Inflatable dolls for Michael. 3 at least

Inflatable male-doll for Angela

That’s where she lost it. She couldn’t mask her laughter in a convincing cough, so she got a frowned glare from Phyllis. Angela turned her head so fast that it was a miracle her neck didn’t snap and Pam was 90% sure she managed to read, at least, her name on Jim’s sign, before he put it away and tried for an unsuccessful innocent expression.

And then Pam was suspended and unceremoniously thrown out the conference room.

So now she was to answer the phone while watching Angela standing on tiptoes trying to hang the banner - just one regular “Happy Birthday” banner - over the door.

And Jim, oh-I-have-a-thing-for-jelly-beans-that-makes-me-come-to-your-desk-every-half-an-hour-or-so, had been on the phone for 39 minutes, while diligently taking notes and, from time to time, searching for information on a catalogue opened on his desk.

To top it all, Roy had dropped by for less than 2 minutes to tell her that he wouldn’t stay for the party because he’d rather go hit the bar with Kenny and then maybe he’d stay at his place, Pammy, so they could leave for the lake early, and you have a good weekend.

And it hurt. Not, not really hurt. Just… bah. The fact that she seemed to be furthest from his thoughts and choices lately sucked. And yeah, maybe it hurt, too, in her pride, the little of it there was.

She had to wait for three more minutes until, finally.

Finally, Jim hung on the phone, sighed deeply and buried his face on his large hands.

Pam looked at him, almost jumping with curiosity. What had that been about? And then, as if he’d sensed her eyes fixed on him, he raised his head, met hers with his own green ones and beamed.

“What?” she mouthed.

And finally he approached her desk, took a green jellybean from the container and replayed that smile.

“So, Beesly, guess who’s our new client.”

“Ehm… the White House? Otherwise I don’t get why would you bother so much.”

“Try again. Try better and dirtier.”

“The union of garbage men of Pennsylvania?”

He made a very theatrical face palm. “No.”

“Then?”

Jim leaned over her counter and beaconed her to move forward. “Adam & Eve.”

“Huh? Did they have writing back then to begin with?”

“Adam & Eve sex toys,” he clarified. She felt her eyes open wide, and he continued. “It happens to be the largest chain of, uhm… adult entertainment in the state. So, not only I’ll get a nice commission but… guess who’ll be in charge of doing that piece of accounting.”

She gasped, laughter bubbling, and she glanced at Angela who was now carrying bags of chips from the kitchenette.

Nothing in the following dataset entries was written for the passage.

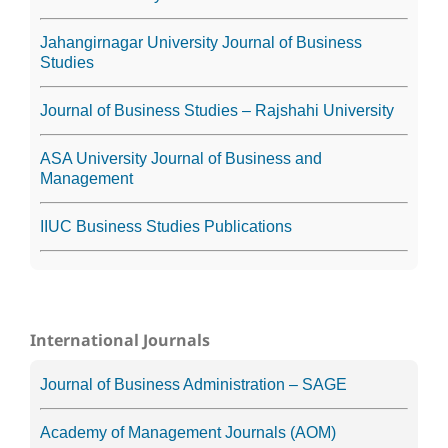
Jahangirnagar University Journal of Business
Studies
Journal of Business Studies – Rajshahi University
ASA University Journal of Business and
Management
IIUC Business Studies Publications
International Journals
Journal of Business Administration – SAGE
Academy of Management Journals (AOM)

“She will actually have to write those receipts,” Jim added.

“Niiice,” she said.

"Consider it my revenge gift to you. No one kicks my Beesly out of a meeting and goes away with it.”

And without further ado, Jim turned around and headed to the restroom.

Leaving her there, frozen. His Beesly? Like… his? What did that mean? All right, he was literally the only person who called her Beesly, and she was the only one he’d call that but… his? Was it just a manner of speaking? Did he mean… something? At all?

His stomach gave a couple of funny jumps but she shook her head, took a couple of deep breaths, and opened a random unread email. It was just a manner of speaking, just that.